Carlos se agachó y recogió el paquete, incluyendo las papas que se habían derramado. Se puso de pie lentamente y mientras llevaba una papa a su boca, una lagrima resbalaba lentamente por su rostro. Fue en ese momento que tomó la decisión, tendría que optar por la segunda opción.

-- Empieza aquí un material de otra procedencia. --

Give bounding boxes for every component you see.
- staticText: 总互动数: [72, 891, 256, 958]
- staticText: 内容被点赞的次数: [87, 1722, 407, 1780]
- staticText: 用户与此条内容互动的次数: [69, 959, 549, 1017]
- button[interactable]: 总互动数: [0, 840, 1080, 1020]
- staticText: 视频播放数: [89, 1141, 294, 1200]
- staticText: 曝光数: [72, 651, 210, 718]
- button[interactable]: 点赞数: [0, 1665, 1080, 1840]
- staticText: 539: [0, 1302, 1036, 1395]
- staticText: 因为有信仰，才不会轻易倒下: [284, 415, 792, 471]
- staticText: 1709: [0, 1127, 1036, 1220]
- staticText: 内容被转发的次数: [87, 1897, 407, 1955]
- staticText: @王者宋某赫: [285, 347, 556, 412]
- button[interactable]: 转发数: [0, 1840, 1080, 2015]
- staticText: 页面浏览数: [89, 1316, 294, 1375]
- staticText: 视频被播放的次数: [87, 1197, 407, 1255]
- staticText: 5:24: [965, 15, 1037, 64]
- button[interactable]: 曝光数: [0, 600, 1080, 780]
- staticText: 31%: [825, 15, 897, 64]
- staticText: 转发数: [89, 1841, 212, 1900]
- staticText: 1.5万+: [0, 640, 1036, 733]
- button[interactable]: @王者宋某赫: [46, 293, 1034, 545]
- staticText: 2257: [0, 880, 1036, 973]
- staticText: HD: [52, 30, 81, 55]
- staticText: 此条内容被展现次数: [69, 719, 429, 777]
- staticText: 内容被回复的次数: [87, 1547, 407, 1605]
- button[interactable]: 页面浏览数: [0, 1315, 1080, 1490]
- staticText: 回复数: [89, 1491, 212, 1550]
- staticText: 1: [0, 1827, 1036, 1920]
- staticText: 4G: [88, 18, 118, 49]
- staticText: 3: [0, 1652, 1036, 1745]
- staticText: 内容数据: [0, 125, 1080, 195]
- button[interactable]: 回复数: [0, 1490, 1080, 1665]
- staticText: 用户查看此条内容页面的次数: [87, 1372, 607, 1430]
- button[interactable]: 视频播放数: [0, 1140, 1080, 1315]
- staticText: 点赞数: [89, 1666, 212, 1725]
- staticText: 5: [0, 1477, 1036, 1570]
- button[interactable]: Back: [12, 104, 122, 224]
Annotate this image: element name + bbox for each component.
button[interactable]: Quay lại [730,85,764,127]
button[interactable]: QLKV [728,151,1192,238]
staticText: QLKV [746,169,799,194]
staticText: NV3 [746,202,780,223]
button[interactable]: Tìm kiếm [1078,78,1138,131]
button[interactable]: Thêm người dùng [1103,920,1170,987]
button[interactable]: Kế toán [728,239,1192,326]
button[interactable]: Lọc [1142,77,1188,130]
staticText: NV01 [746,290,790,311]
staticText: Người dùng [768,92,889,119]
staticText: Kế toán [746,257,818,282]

Algunos minutos habían pasado desde el episodio con el convertible y Carlos presa de una ansiedad desbordante aguardaba su víctima, había decidido atacar al conductor del siguiente auto que se detuviera, no importaba si era lujoso o modesto, cualquiera debía tener más que él, cualquiera podría solucionar su situación inmediata. El semáforo cambió, palpó con su mano para asegurarse que aún tenía en la cintura de su pantalón el viejo cuchillo de cocina que había sacado de su casa, estaba bien afilado, aunque un poco oxidado. Un lujoso auto negro de tipo sedan con la ventanilla abierta se detuvo y Carlos instintivamente se acercó a la ventanilla al tiempo que sacaba con su mano derecha el cuchillo de entre su pantalón, Acto seguido, sin pensarlo lo puso en el cuello del conductor mientras con voz temblorosa le pedía que le entregara su billetera, el conductor presa del pánico y también sin pensar pisó el acelerador de su auto y éste se movió, unos centímetros bastaron para que el viejo cuchillo de Carlos se hundiera en la piel de su cuello y con su fría mordedura cortara a su paso todo cuanto encontrara. La herida fue profunda y sangraba abundantemente. Carlos paralizado por el miedo no se percató de que una multitud se reunió a su alrededor y uno de los integrantes de dicha multitud le tiró al piso mientras otro le despojó de su cuchillo. Carlos casi no sentía los brutales y diversos golpes que la indignada turba le propinaba, su mirada estaba fija en los ojos ya sin vida del cuerpo que aun sujetaba el volante del lujoso auto negro. La justicia ciudadana se hizo cargo de Carlos, sin que nadie interviniera fueron tantos los golpes que Carlos cerró los ojos y poco a poco sus reacciones instintivas para protegerse fueron cesando hasta que al fin perdió el conocimiento. Lo último que sintió fue un agudo dolor en el estómago, no supo si era el hambre o si alguien había usado en él su propio cuchillo oxidado.